La chute du mur de Berlin fut l’apogée de notre monde
Pour les futurs historiens, 1989 représentera sans doute le sommet de notre civilisation. La fin de la guerre froide, dernier vestige d’un 20ème siècle dominé par la barbarie la plus abjecte, consacrait la liberté des peuples et la démocratie comme les valeurs universelles d’un monde obscurci jusque là par les conflits militaires et les idéologies rétrogrades. L’Europe, en particulier, retrouvait une unité culturelle, politique et économique. L’Union Européenne alors en construction symbolisait un ordre mondial apaisé et triomphant ; d’autres régions du monde, telles l’Amérique du Sud et dans une moindre mesure l’Extrême-Orient et l’Afrique subsaharienne, s’ouvraient à la démocratie.
Las ! A peine une génération plus tard, l’incurie de nos élites mettait à bas nos espoirs radieux.
D’un François à l’autre, quelle dégringolade !
On peut l’apprécier ou non, mais François Mitterrand possédait une vision de la grandeur de la France. A contrario, son triste successeur démontre jour après jour une absence complète d’idées et une propension marquée à faire n’importe quoi. Et là où le premier cité a maintenu le cap des valeurs républicaines malgré les nombreux attentats qui émaillèrent ses septennats, le second multiplie les envois de troupe à l’étranger, proclame à tout va que nous sommes en guerre, décrète un état d’urgence inutile et liberticide, promeut la déchéance de nationalité envers des barbares qui cherchent de toute façon à mourir, en résumé attise la haine et désunit notre pays. A sa décharge, la droite fait pire. Il est difficile d’en sélectionner la proposition la plus imbécile entre l’enfermement de personnes présumées innocentes, l’équipement des policiers en armes lourdes ou le rétablissement de la double peine.
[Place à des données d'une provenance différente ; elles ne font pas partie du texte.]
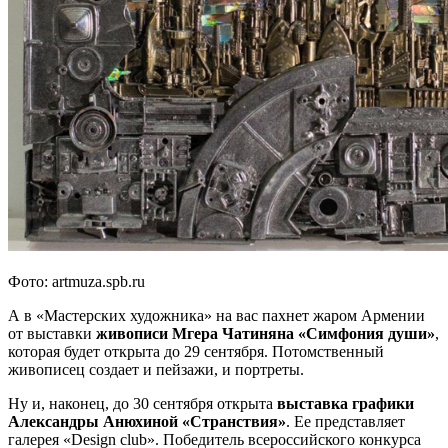
Фото: artmuza.spb.ru
А в «Мастерских художника» на вас пахнет жаром Армении
от выставки
живописи Мгера Чатиняна «Симфония души»
,
которая будет открыта до 29 сентября. Потомственный
живописец создает и пейзажи, и портреты.
Ну и, наконец, до 30 сентября открыта
выставка графики
Александры Анюхиной «Странствия»
. Ее представляет
галерея «Design club». Победитель всероссийского конкурса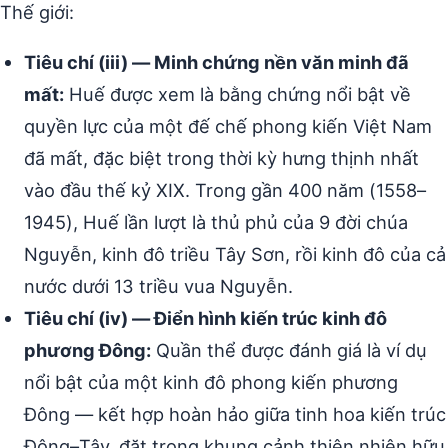
Thế giới:
Tiêu chí (iii) — Minh chứng nền văn minh đã
mất:
Huế được xem là bằng chứng nổi bật về
quyền lực của một đế chế phong kiến Việt Nam
đã mất, đặc biệt trong thời kỳ hưng thịnh nhất
vào đầu thế kỷ XIX. Trong gần 400 năm (1558–
1945), Huế lần lượt là thủ phủ của 9 đời chúa
Nguyễn, kinh đô triều Tây Sơn, rồi kinh đô của cả
nước dưới 13 triều vua Nguyễn.
Tiêu chí (iv) — Điển hình kiến trúc kinh đô
phương Đông:
Quần thể được đánh giá là ví dụ
nổi bật của một kinh đô phong kiến phương
Đông — kết hợp hoàn hảo giữa tinh hoa kiến trúc
Đông–Tây, đặt trong khung cảnh thiên nhiên hữu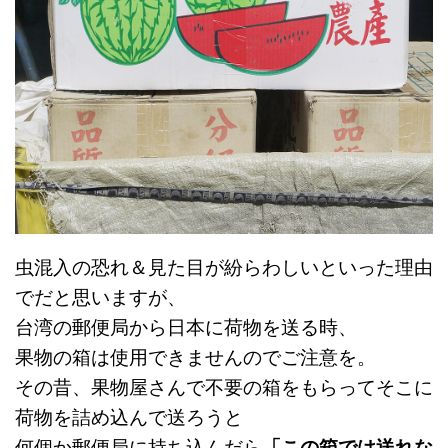
虫混入の恐れ＆見た目が紛らわしいといった理由
でだと思いますが、
台湾の郵便局から日本に荷物を送る時、
果物の箱は使用できませんのでご注意を。
その昔、果物屋さんで不要の箱をもらってそこに
荷物を詰め込んで送ろうと
何個か郵便局に持ち込んだら
「この箱では送れな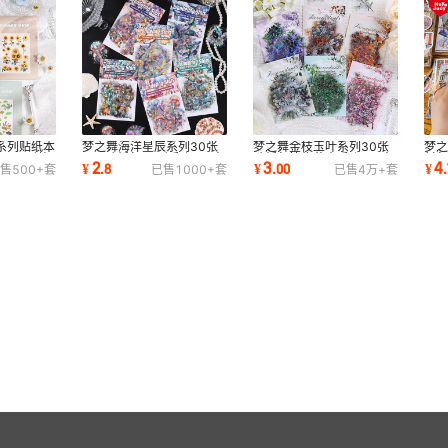
系列贴纸本
梦之舞海洋星辰系列30张
梦之舞金枝玉叶系列30张
梦
T 异形装
PET贴纸包 异形手账DIY素
贴纸包植物花卉手账DIY素
材
2
3
4
¥
.
8
¥
.
00
¥
.
售
500+
套
已售
1000+
套
已售
4万+
套
材装饰贴画6款
材装饰贴画6款
贴纸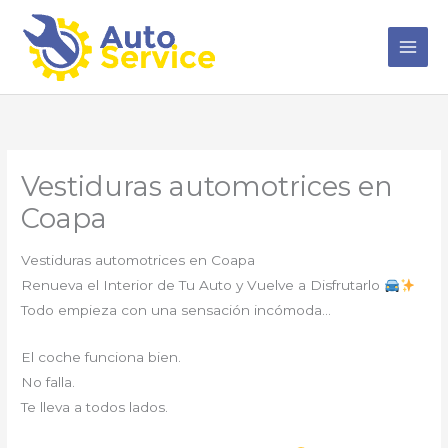
Ir
al
contenido
Vestiduras automotrices en
Coapa
Vestiduras automotrices en Coapa
Renueva el Interior de Tu Auto y Vuelve a Disfrutarlo
Todo empieza con una sensación incómoda…
El coche funciona bien.
No falla.
Te lleva a todos lados.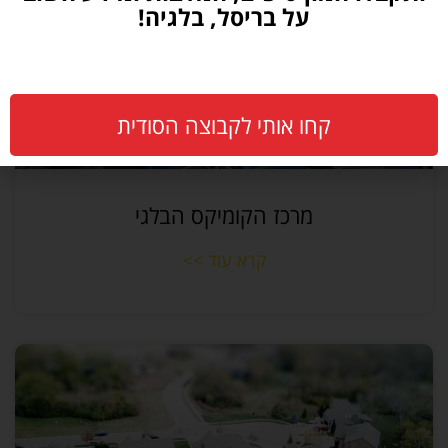
על בריסל, בלגיה!
קחו אותי לקבוצה הסודית
מרכז הקומיקס הבלגי
קרא עוד >>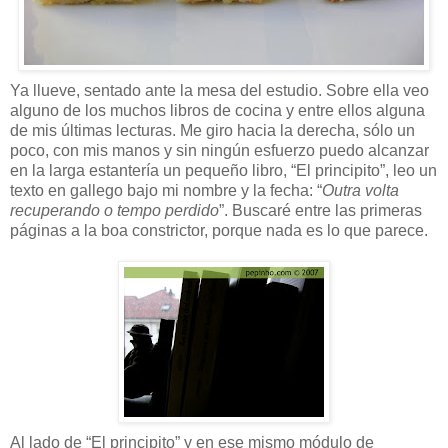
Ya llueve, sentado ante la mesa del estudio. Sobre ella veo
alguno de los muchos libros de cocina y entre ellos alguna
de mis últimas lecturas. Me giro hacia la derecha, sólo un
poco, con mis manos y sin ningún esfuerzo puedo alcanzar
en la larga estantería un pequeño libro, “El principito”, leo un
texto en gallego bajo mi nombre y la fecha: “
Outra volta
recuperando o tempo perdido
”. Buscaré entre las primeras
páginas a la boa constrictor, porque nada es lo que parece.
Al lado de “El principito” y en ese mismo módulo de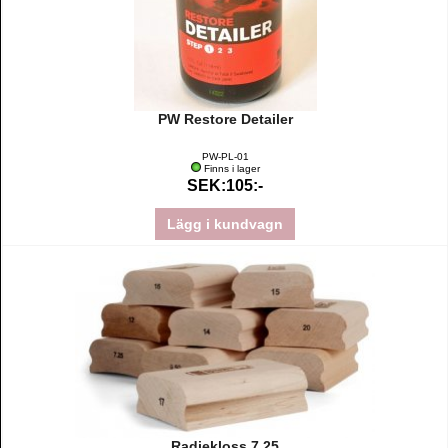
PW Restore Detailer
PW-PL-01
Finns i lager
SEK:105:-
Lägg i kundvagn
Radiekloss 7,25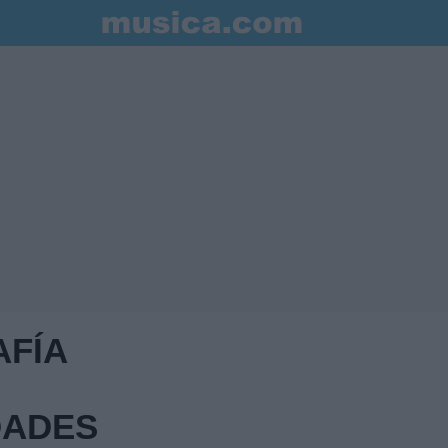
AFÍA
ADES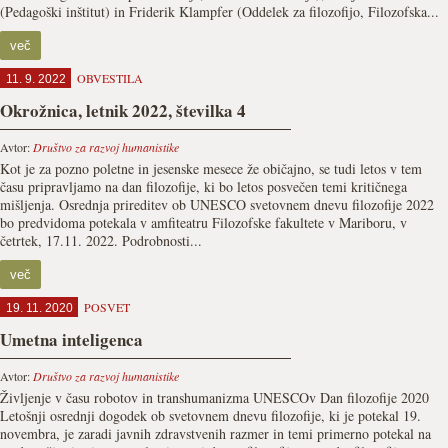
(Pedagoški inštitut) in Friderik Klampfer (Oddelek za filozofijo, Filozofska...
več
OBVESTILA
11. 9. 2022
Okrožnica, letnik 2022, številka 4
Avtor:
Društvo za razvoj humanistike
Kot je za pozno poletne in jesenske mesece že običajno, se tudi letos v tem
času pripravljamo na dan filozofije, ki bo letos posvečen temi kritičnega
mišljenja. Osrednja prireditev ob UNESCO svetovnem dnevu filozofije 2022
bo predvidoma potekala v amfiteatru Filozofske fakultete v Mariboru, v
četrtek, 17.11. 2022. Podrobnosti...
več
POSVET
19. 11. 2020
Umetna inteligenca
Avtor:
Društvo za razvoj humanistike
Življenje v času robotov in transhumanizma UNESCOv Dan filozofije 2020
Letošnji osrednji dogodek ob svetovnem dnevu filozofije, ki je potekal 19.
novembra, je zaradi javnih zdravstvenih razmer in temi primerno potekal na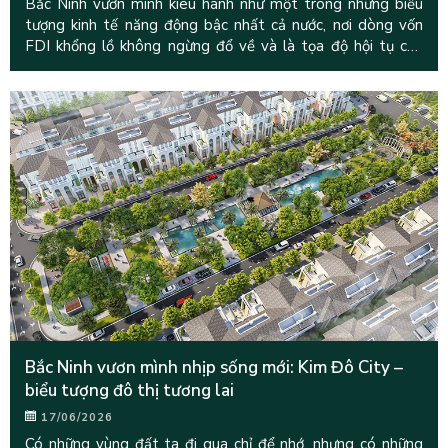
Bắc Ninh vươn mình kiêu hãnh như một trong những biểu
tượng kinh tế năng động bậc nhất cả nước, nơi dòng vốn
FDI khổng lồ không ngừng đổ về và là tọa độ hội tụ của
hàng vạn chuyên
Bắc Ninh vươn mình nhịp sống mới: Kim Đô City –
biểu tượng đô thị tương lai
17/06/2026
Có những vùng đất ta đi qua chỉ để nhớ, nhưng có những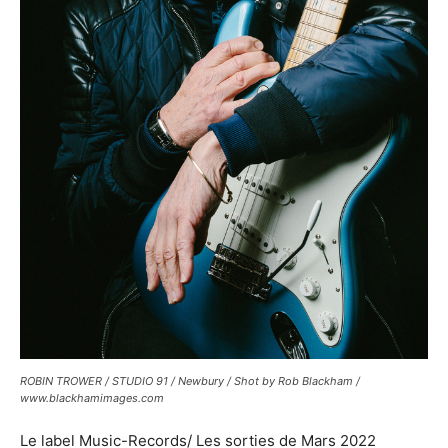
ROBIN TROWER / STUDIO 91 / Newbury / Shot by Rob Blackham /
www.blackhamimages.com
Le label Music-Records/ Les sorties de Mars 2022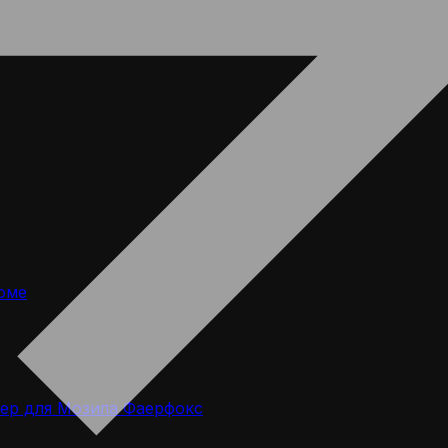
оме
ер для Мозила Фаерфокс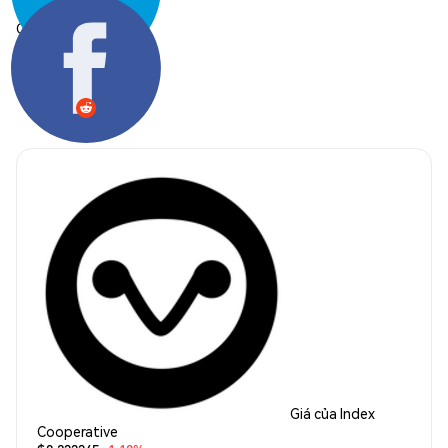
Chia sẻ:
Giá của Index
Cooperative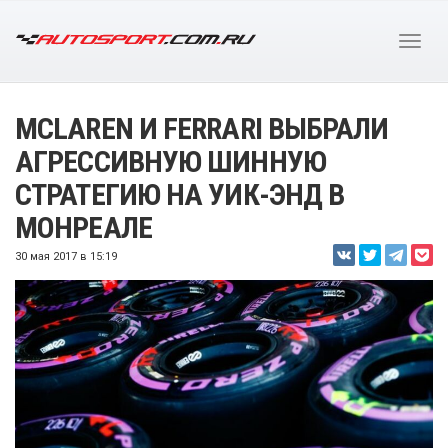
MCLAREN И FERRARI ВЫБРАЛИ
АГРЕССИВНУЮ ШИННУЮ
СТРАТЕГИЮ НА УИК-ЭНД В
МОНРЕАЛЕ
30 мая 2017 в 15:19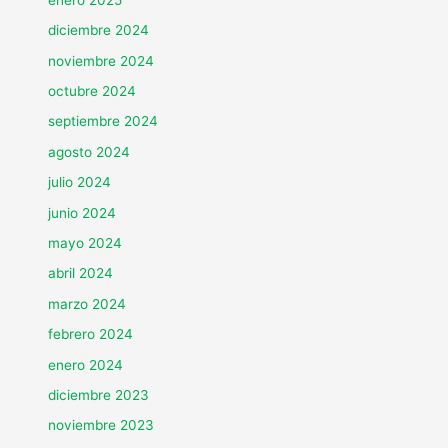
diciembre 2024
noviembre 2024
octubre 2024
septiembre 2024
agosto 2024
julio 2024
junio 2024
mayo 2024
abril 2024
marzo 2024
febrero 2024
enero 2024
diciembre 2023
noviembre 2023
L’Europe, à l’instar du défunt empire, se désintègre sous nos yeux
Dire qu’il y a peu l’Union Européenne recevait (à juste titre) le prix Nobel de la paix… Aujourd’hui, la construction voulue par Jean Monnet et Konrad Adenauer est en cours de désintégration. Incapable de gérer l’arrivée de deux malheureux millions de migrants, gangrenée par le populisme et le nationalisme, elle a même perdu un de ses membres en juin dernier. L’Union Européenne basée sur l’esprit de paix, de coopération entre les peuples et de coordination des politiques économiques et sociales n’est plus, la faute une fois encore à des élites sans vision, arrogantes et technocratiques, qui agissent depuis trop longtemps contre les peuples pour que ceux-ci souhaitent encore y participer.
La question qui tue : peut-on encore sauver notre civilisation ?
J’ai malgré tout envie de répondre oui. Non par optimisme béat mais parce que nombre d’entre nous, y compris de trop rares politiques, résistent au repli sur soi et à l’abrutissement sécuritaire. Ainsi des députés qui refusent l’état d’urgence ou s’élèvent contre le « nous sommes en guerre », des élus locaux qui maintiennent leurs festivités contre vents et marées, des mouvements comme Nuit Debout ou les Free Hugs. Tous ces citoyens qui disent « oui » à la paix et « non » à la guerre feront gagner les Droits de l’Homme face à la barbarie. Tôt ou tard, la lumière l’emportera sur les ténèbres.